By Jonathan Wright
It’s hard to guess what technology will make available to us in 2014, but you can be sure there will be a good assortment of new innovations.
I can envision a time in the future in which we’ll look back wistfully and say, “Remember when cell phone texting required that you use those tiny, tiny keyboards? The keys were so small—phew! You could use only your thumbs to type a message. Boy, I’m glad those days are behind us!”
Let’s face it, folks—cell phone keyboards are a hassle, and their days are numbered. They have to be. Somewhere soon, hopefully in this upcoming year of 2014, someone is going to come up with a device that’s going to make today’s cell phone keyboards the equivalent of the old-fashioned crank adding machines of long ago.
I know—the average teenager and young adult can type on those things at lightning speed, it seems, so what’s the problem? I’m sure that if I texted as much as they did, I could get pretty fast at it as well.
But the bottom line for me, the heart of the disparity, is my firm conviction that it just doesn’t seem right to have to type with one’s two thumbs.
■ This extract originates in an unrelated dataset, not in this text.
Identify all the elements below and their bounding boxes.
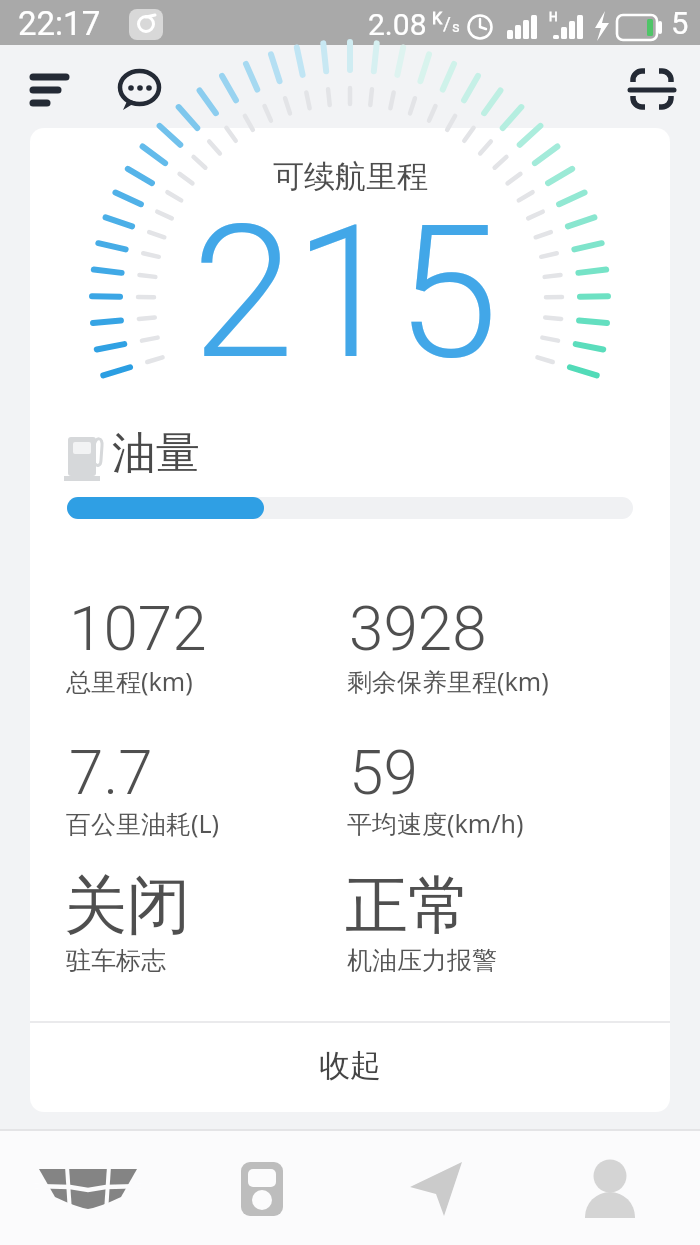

It’s kind of demeaning, bordering on the—dare I say it?—pathetic.
Oh, and primitive too.
That’s basically it.
One of the subjects I teach in public school is keyboarding, or typing, and I’m therefore very adamant about using proper fingering at all times while typing.
Thus, it grates against everything I stand for as a typing teacher to take my cell phone and use only my thumbs to type out a message. It’s just not right, and no amount of rationalization can make me feel differently. If only my students could see me—I feel like such a hypocrite.
I don’t know if eventually the cell phone keyboard will be eliminated altogether in favor of voice-recognition messaging or if some other imaginative alternative will be developed. At any rate, something inevitably will give. We just can’t go on like this forever.
For me it can’t come too soon. In the meantime, while I’m waiting, I continue using text-messaging as little as possible.
I have my dignity, you know.
Besides—my thumbs have better things to do than frantically pecking out letters and numbers on a minuscule keyboard.